Il hocha la tête en piochant quelques sablés.

« Alors, pourquoi tu te casses la tête à essayer d'en avoir à tout prix ? On sait pêcher, je te rappelle.

— Certes, mais qui sait s'il y a un coin de pêche dans l'arène dans laquelle on jouera ? »

Lori haussa les épaules. On s'en fout ; on verra bien sur le coup.

« Il vaut mieux mettre toutes nos chances de notre côté tant que l'on peut, reprit Indigo toujours sans sourire.
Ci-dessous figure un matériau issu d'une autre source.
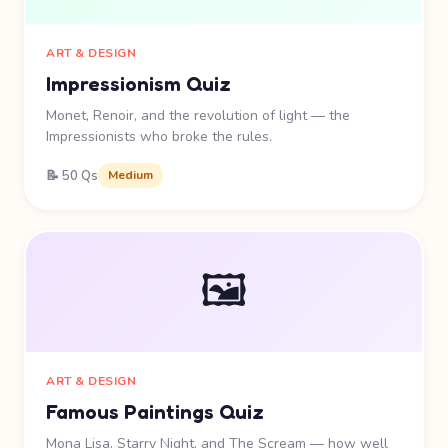
ART & DESIGN
Impressionism Quiz
Monet, Renoir, and the revolution of light — the
Impressionists who broke the rules.
📝 50 Qs
Medium
🖼️
ART & DESIGN
Famous Paintings Quiz
Mona Lisa, Starry Night, and The Scream — how well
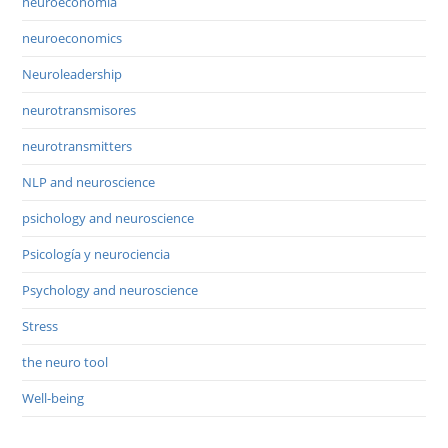
neuroeconomía
neuroeconomics
Neuroleadership
neurotransmisores
neurotransmitters
NLP and neuroscience
psichology and neuroscience
Psicología y neurociencia
Psychology and neuroscience
Stress
the neuro tool
Well-being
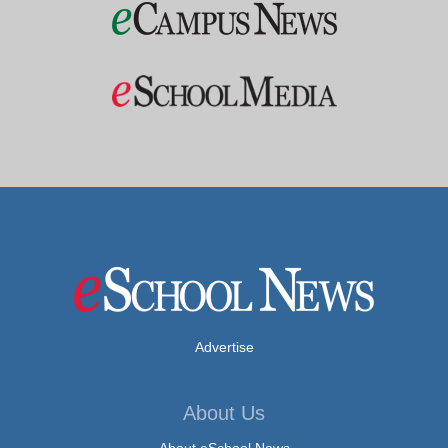
Advertise
About Us
About eSchool News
Je ne peux pas planifier davantage sans savoir à quoi ressemble l'arène... alors je fais le maximum pour avoir le contrôle total de tout ce que je peux contrôler. »

Il décala son assiette à moitié vide devant Delta, et lui fit signe qu'elle pouvait terminer son poisson, avant de commencer une nouvelle pyramide de sablés à l'endroit où se trouvait son plat. Lori l'observa un moment et, comprenant qu'il avait fini ses explications qui ne l'avaient franchement pas beaucoup éclairée, déclara :

« Tu perds ton temps. Ça sert à rien, comme je te le dis depuis le début.
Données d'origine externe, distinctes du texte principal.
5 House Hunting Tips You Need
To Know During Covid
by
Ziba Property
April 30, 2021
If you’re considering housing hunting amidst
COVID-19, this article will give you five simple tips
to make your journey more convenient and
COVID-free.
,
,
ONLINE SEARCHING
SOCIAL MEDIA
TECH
— Non. Tu verras que les sponsors seront essentiels à notre survie pendant les Jeux.

— Et toi, tu verras que t'as tort. »

La construction d'Indigo trembla légèrement lorsqu'il se leva soudain, à la surprise de Lori et de leur mentor qui arrêta de se goinfrer pour jeter un coup d'œil vers son tribut. Le regard de celui‑ci était fixé sur les sablés, mais Lori comprit que ses prochaines paroles étaient adressées à elle :

« Ingrate. Je ne comprends pas pourquoi tu ne me remercies pas de faire autant d'efforts pour t'aider à gagner. Imagine un peu notre désavantage si nous nous retrouvions dans le désert, sans un point d'eau pour pêcher ou même s'hydrater ? Sans sponsors, nous n'aurions aucune chance ! »
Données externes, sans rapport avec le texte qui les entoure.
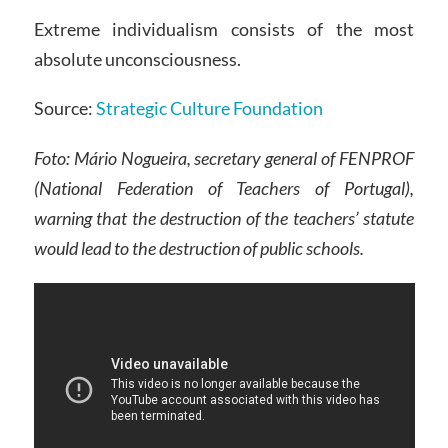
Extreme individualism consists of the most
absolute unconsciousness.
Source:
Strategic Culture Foundation
Foto: Mário Nogueira, secretary general of FENPROF
(National Federation of Teachers of Portugal),
warning that the destruction of the teachers’ statute
would lead to the destruction of public schools.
Il posa un nouveau sablé sur son édifice, avec une telle délicatesse et précision que Lori se relâcha un moment, pensant que son partenaire avait retrouvé son calme habituel. Pourtant son visage ne présentait pas l'ombre d'un sourire. Attrapant une rose confite, il reprit d'une voix blanche :

« J'essaie d'utiliser les derniers moments que je passerai en vie pour être le meilleur ami que je n'ai pas été ces dernières années. Certes, je ne suis pas parfait, mais je fais des efforts – efforts que tu n'as pas l'air de reconnaître, vu à quel point tu te montres critique de mes actions, ajouta‑t‑il en élevant légèrement la voix. Je déteste m'appliquer à bâtir un plan, une stratégie, une alliance, une amitié avec quelqu'un qui m'ignore ! »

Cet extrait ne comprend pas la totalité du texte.